What you should do => Below are some entries; state how many of their lines include the word "Brian" and give no more than that number.

Provided data =>
|---|

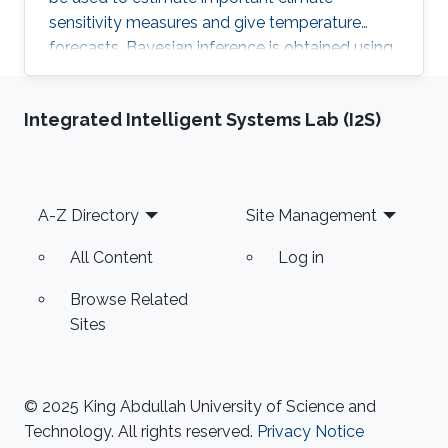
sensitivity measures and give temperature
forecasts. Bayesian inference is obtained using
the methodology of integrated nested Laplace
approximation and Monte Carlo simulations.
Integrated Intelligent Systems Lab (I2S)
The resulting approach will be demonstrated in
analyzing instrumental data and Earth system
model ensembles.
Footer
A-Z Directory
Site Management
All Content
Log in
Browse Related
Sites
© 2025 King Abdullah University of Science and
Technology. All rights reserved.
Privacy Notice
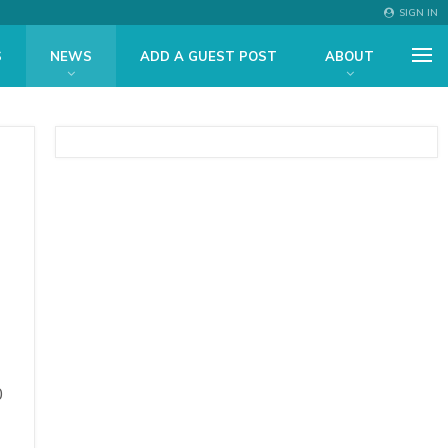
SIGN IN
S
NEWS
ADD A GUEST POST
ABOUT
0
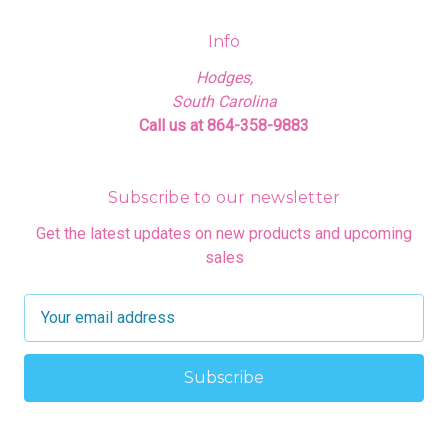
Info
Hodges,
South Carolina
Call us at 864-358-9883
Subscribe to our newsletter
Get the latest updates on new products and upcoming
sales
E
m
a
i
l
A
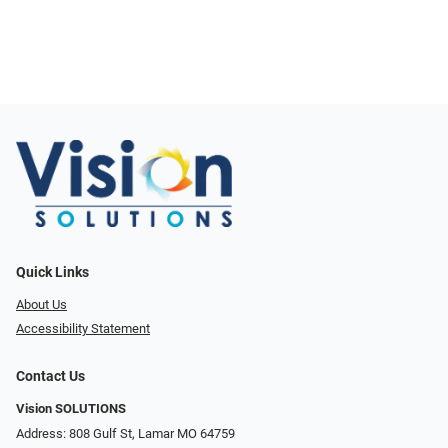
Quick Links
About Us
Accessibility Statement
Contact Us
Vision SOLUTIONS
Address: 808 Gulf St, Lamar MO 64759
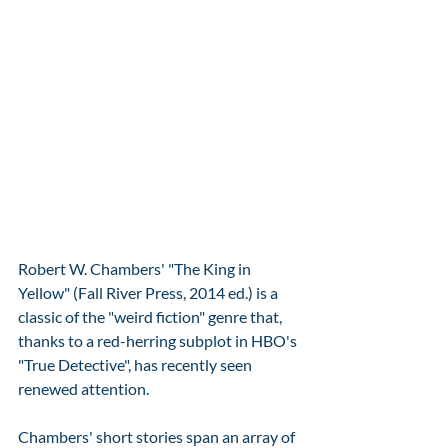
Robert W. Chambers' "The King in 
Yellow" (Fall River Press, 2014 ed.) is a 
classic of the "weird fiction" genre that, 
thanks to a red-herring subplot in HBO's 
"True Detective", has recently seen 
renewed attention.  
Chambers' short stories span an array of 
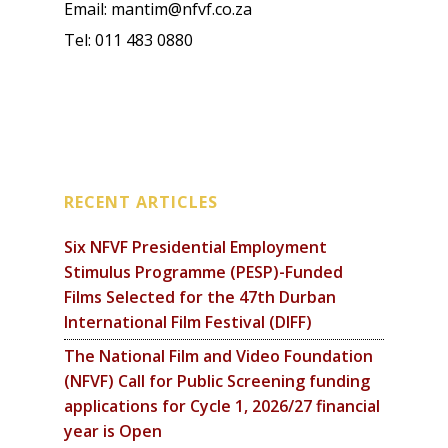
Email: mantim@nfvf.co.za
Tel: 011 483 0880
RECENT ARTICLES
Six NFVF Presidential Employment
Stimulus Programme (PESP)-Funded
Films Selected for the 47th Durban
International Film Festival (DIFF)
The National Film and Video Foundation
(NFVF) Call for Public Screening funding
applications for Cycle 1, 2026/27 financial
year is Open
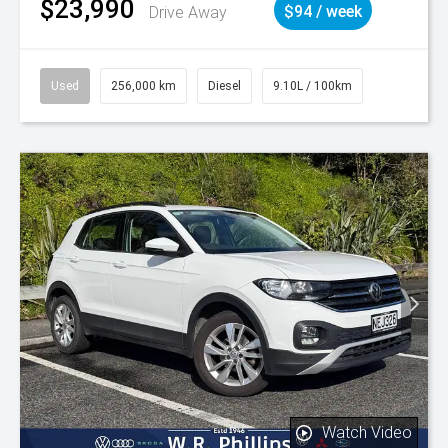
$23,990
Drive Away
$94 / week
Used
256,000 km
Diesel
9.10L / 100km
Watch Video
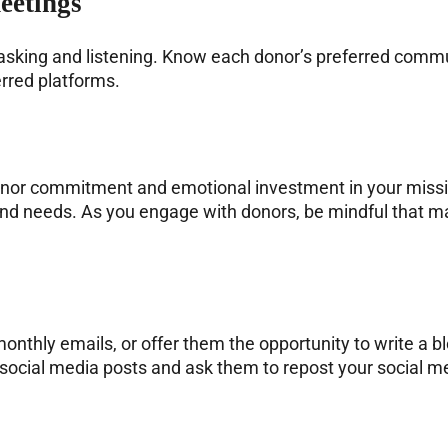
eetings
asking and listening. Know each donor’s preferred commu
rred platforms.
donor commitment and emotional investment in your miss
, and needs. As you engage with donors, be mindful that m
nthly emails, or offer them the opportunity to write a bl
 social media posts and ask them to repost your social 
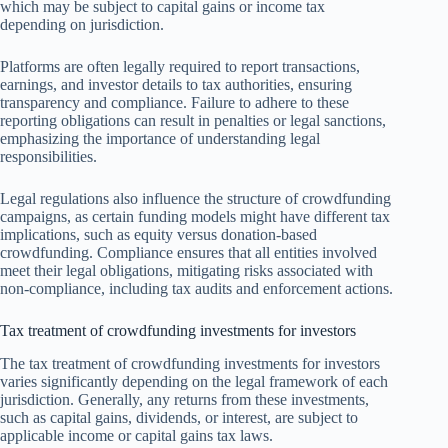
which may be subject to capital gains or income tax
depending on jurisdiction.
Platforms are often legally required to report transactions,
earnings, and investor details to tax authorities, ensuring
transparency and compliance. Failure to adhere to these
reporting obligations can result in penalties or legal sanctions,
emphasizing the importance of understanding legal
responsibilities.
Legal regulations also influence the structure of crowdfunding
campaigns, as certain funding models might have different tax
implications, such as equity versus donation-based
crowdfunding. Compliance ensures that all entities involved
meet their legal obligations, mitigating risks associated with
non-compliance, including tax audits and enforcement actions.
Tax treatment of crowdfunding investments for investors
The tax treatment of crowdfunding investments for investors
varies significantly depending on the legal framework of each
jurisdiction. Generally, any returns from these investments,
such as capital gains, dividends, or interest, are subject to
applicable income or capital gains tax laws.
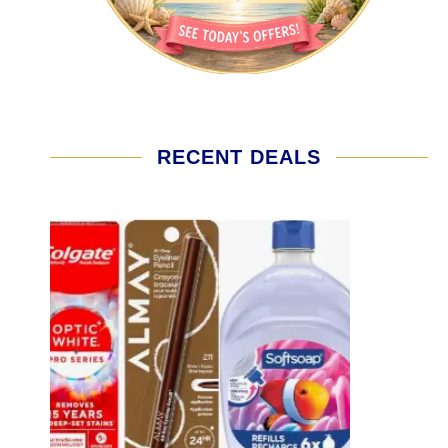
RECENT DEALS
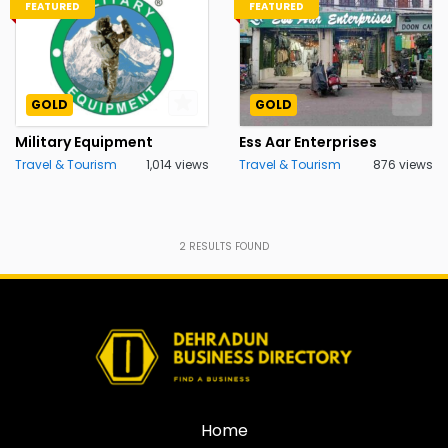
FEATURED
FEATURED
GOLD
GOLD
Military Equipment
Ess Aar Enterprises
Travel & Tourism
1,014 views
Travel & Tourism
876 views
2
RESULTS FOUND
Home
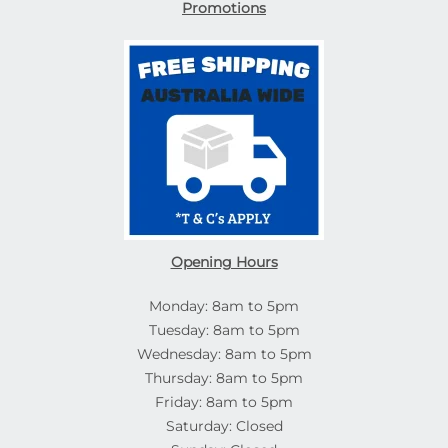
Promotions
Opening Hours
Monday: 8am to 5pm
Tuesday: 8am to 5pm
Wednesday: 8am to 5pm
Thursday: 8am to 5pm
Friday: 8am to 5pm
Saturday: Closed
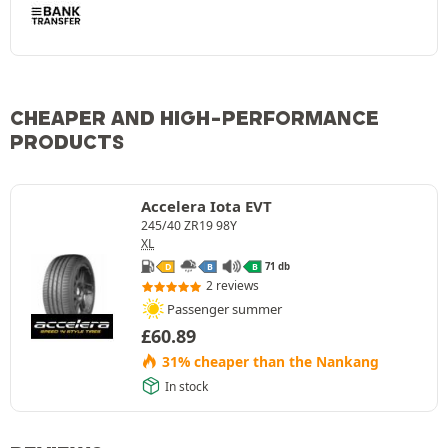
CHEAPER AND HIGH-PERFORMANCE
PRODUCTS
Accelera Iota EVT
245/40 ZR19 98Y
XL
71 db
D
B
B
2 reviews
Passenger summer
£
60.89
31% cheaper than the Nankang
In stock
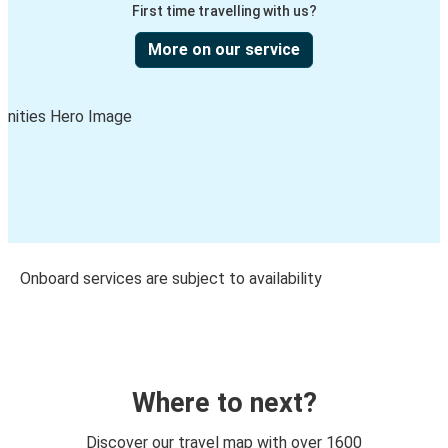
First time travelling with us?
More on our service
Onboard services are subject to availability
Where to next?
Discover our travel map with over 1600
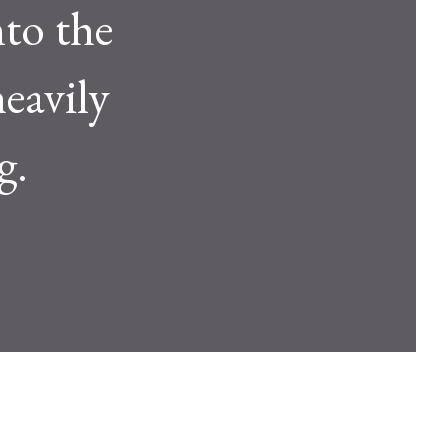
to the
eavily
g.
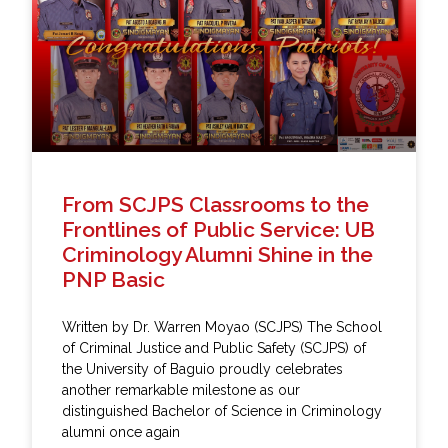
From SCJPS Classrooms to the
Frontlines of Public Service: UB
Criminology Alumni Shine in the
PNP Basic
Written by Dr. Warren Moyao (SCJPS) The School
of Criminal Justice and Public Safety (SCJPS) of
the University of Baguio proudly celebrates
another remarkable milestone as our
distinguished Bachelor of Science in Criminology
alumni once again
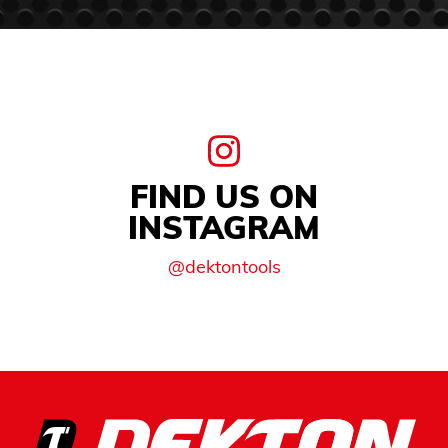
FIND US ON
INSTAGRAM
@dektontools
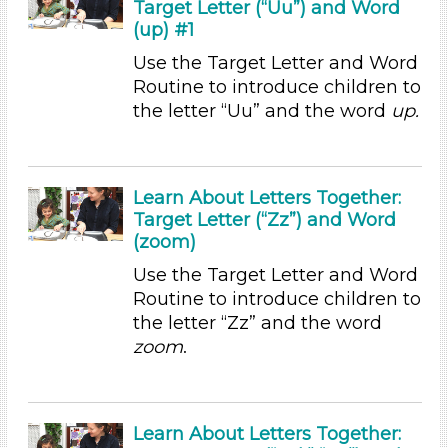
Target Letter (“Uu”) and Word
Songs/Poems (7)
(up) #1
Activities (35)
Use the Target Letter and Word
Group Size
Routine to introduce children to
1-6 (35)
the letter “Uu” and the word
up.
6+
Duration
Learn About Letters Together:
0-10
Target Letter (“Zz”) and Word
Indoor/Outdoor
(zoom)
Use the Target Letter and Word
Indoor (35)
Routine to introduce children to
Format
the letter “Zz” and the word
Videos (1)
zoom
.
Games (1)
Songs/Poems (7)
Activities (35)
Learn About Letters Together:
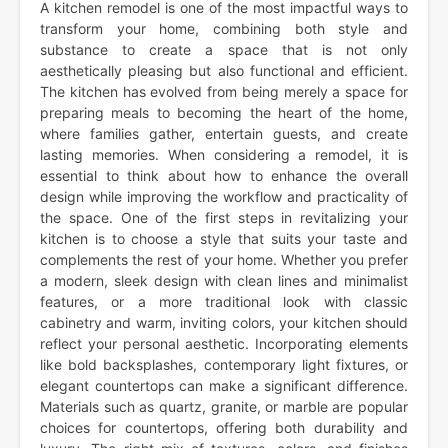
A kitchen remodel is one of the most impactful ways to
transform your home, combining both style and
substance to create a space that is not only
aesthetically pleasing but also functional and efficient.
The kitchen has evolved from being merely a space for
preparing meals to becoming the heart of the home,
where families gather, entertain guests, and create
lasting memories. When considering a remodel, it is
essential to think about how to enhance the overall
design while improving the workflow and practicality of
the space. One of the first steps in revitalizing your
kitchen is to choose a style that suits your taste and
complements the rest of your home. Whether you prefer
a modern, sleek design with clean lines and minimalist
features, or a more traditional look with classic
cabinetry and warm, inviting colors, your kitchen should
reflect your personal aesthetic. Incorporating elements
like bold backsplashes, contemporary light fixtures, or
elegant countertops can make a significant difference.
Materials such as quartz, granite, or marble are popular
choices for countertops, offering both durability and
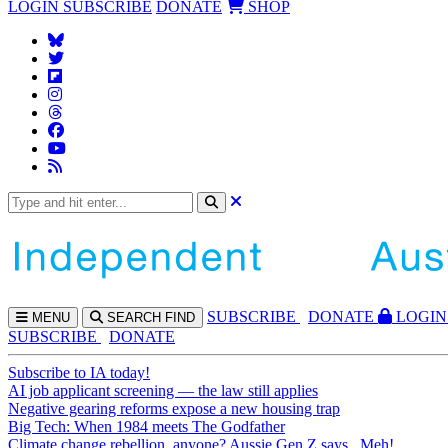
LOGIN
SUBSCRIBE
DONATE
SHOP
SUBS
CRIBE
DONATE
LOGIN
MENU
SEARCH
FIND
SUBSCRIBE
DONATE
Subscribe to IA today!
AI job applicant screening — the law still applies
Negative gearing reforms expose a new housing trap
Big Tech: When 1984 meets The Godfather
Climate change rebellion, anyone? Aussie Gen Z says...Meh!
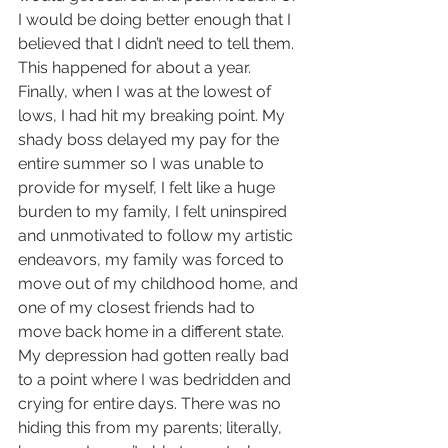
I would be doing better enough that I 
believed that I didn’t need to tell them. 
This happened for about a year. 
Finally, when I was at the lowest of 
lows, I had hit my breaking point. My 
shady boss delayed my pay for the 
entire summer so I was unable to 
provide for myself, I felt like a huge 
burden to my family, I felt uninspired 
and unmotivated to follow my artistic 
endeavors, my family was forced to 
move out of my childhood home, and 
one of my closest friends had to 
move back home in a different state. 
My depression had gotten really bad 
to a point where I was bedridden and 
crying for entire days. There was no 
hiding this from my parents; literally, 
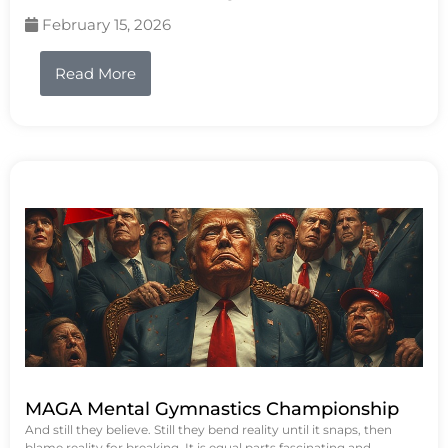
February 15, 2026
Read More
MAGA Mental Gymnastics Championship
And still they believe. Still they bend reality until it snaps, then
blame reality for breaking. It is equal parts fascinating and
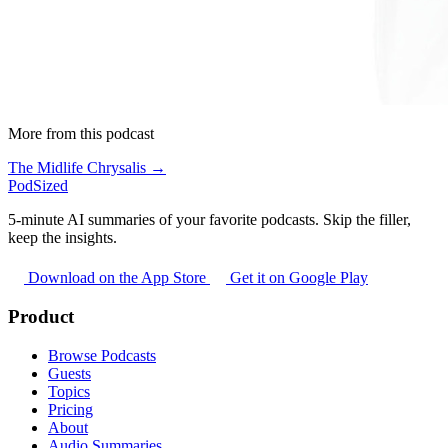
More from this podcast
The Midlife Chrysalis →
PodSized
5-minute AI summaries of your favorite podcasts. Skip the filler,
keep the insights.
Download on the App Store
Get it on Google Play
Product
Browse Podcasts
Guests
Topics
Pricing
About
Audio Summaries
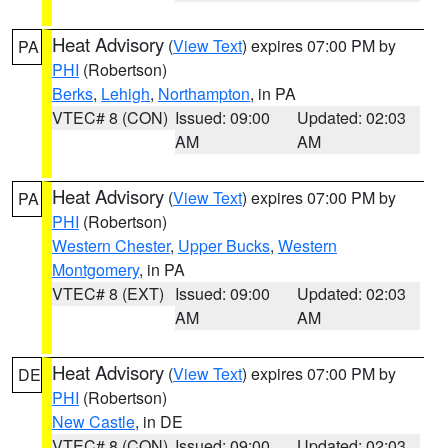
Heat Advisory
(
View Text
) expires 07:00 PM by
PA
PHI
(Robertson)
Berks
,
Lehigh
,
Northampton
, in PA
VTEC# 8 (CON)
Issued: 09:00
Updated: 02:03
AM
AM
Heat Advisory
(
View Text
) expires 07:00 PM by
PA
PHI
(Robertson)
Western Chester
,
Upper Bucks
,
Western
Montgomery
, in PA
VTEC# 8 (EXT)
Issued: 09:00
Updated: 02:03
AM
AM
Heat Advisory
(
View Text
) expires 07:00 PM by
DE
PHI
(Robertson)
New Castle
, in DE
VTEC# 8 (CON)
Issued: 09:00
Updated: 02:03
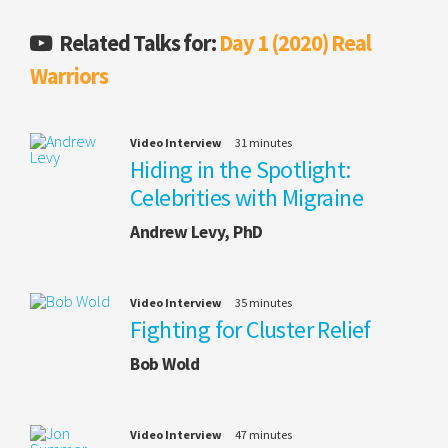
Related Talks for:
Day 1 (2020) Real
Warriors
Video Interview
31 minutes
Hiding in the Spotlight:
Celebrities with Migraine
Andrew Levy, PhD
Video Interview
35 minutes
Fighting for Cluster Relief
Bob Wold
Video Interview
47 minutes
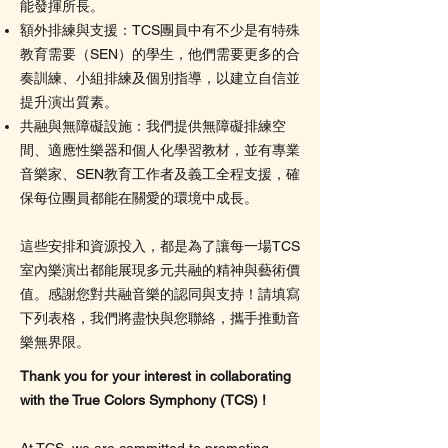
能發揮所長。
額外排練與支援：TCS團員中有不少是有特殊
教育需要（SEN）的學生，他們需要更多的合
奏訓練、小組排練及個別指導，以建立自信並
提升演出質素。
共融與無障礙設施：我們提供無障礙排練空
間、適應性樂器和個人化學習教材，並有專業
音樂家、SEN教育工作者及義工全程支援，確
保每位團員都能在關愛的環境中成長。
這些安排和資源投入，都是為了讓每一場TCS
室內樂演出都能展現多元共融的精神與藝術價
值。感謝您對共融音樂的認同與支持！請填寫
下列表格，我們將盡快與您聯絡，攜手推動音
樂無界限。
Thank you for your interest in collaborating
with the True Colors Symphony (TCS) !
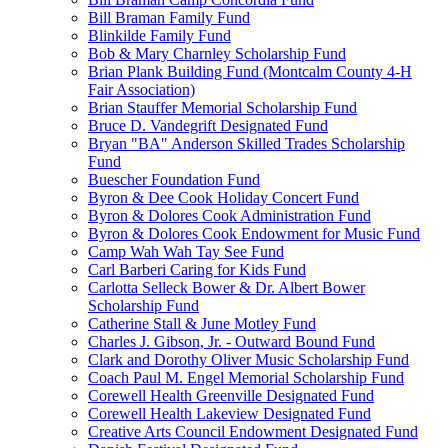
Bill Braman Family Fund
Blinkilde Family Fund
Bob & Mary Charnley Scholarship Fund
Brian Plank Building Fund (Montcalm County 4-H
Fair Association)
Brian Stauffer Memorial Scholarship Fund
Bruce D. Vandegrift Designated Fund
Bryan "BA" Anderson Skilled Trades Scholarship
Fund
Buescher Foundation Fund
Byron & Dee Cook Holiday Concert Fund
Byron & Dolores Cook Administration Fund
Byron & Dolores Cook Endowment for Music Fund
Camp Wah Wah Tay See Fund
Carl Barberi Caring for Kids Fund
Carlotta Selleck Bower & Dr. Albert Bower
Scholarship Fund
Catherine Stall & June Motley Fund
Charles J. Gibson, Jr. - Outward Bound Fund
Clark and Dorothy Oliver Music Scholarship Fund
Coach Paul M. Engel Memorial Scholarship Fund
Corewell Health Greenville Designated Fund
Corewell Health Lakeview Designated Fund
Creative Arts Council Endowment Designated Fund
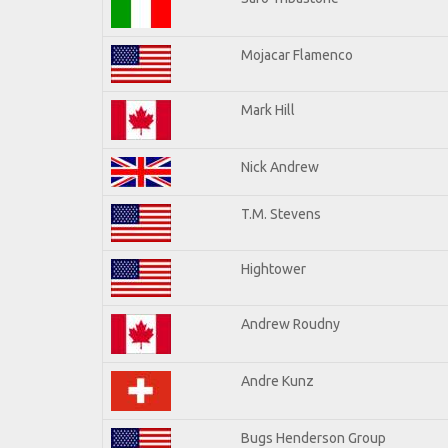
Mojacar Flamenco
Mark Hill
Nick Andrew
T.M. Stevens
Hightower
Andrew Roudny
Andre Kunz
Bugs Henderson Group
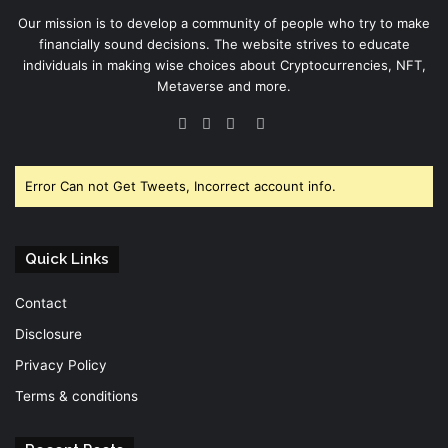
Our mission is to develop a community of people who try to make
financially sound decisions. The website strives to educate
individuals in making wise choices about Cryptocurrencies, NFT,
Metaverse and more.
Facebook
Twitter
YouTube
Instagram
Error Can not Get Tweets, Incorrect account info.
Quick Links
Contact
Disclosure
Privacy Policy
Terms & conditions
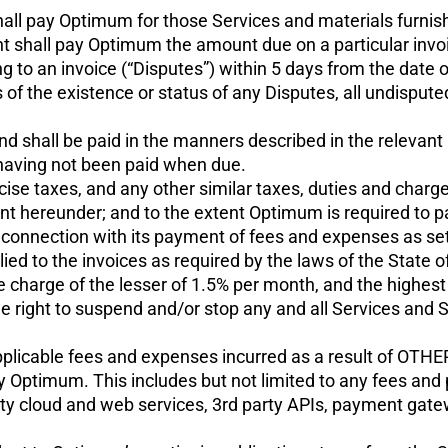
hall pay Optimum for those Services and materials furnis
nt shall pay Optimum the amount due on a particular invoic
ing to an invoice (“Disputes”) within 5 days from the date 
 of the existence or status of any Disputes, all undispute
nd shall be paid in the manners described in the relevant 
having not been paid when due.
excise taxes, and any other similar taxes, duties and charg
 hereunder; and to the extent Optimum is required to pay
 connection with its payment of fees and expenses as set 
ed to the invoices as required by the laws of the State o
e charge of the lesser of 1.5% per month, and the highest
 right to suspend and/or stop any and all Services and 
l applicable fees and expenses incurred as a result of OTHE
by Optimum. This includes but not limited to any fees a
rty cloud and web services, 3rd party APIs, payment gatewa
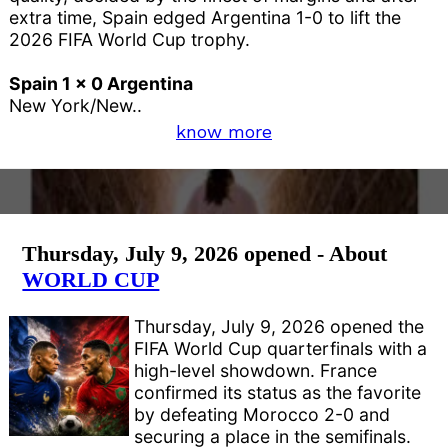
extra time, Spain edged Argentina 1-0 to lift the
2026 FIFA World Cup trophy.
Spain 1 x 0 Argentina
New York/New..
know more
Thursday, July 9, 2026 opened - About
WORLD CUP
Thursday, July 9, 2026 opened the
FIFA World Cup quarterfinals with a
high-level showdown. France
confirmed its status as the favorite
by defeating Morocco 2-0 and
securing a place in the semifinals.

|---|

Response => 2